Another fun way to learn is setup an account at Bitmit, the eBay of bitcoin. They give you a bitcoin wallet and anything you sell puts bitcoin (BTC) into your wallet. It's a fairly new site with not a lot of users - good for buyers, maybe not so good for sellers.
No need to apologize to me, because I'm the one that specifically asked about the mining.
The ebook Introduction To Bitcoin Mining, found on this website, answered some of my questions.
According to that ebook, the process of "mining" bitcoins generates computing power which supports the bitcoin network and other software operations of an unspecified nature.

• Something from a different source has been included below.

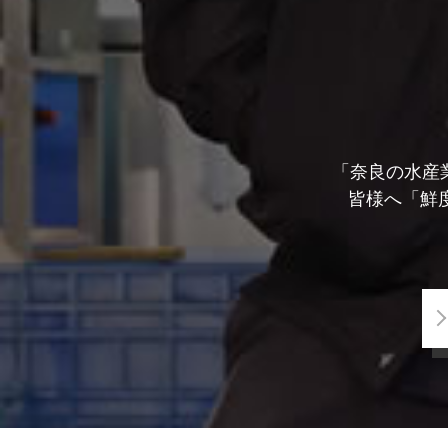
「奈良の水産
皆様へ「鮮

In the Chapter entitled What is Mining? it says:

"Bitcoin is really three things. First it is a protocol (or set of rules)
that defines how the network should operate. Second it is a
software project that implements that protocol. Third it is a network
of computers and devices running software that uses to [sic] protocol to
create and manage the Bitcoin currency.

Mining is defined in the protocol, implemented in software, and is
an essential function in managing the Bitcoin network. Mining
verifies transactions, prevents double-spending, collects transaction
fees and creates the money supply. Mining also protects the
network by piling tons of processing power on top of past
transactions.

Mining verifies transactions by evaluating them against the
transactions that happened before. Transactions cannot spend
bitcoins that do not exist or that were spent before. They must send
bitcoins to valid addresses and adhere to every rule defined by the
protocol.

With a frequency that is targeted at every 10 minutes, mining
creates new blocks from the latest transactions and produces the
amount of bitcoins defined by the current block reward (50 BTC until
late 2012). Miners also verify blocks produced by other miners to
allow the entire network to continue building on the blockchain."

It looks to me like bitcoin mining is a good way to support the computer industry.
It encourages people to buy more computer equipment to support their mining operations, without which it appears that bitcoin would not exist.

Apart from the unusual "mining" process, bitcoin looks like any other token currency to me, which can be exchanged for other useful currency, whose value depends entirely on its perceived usefulness in the minds of the users.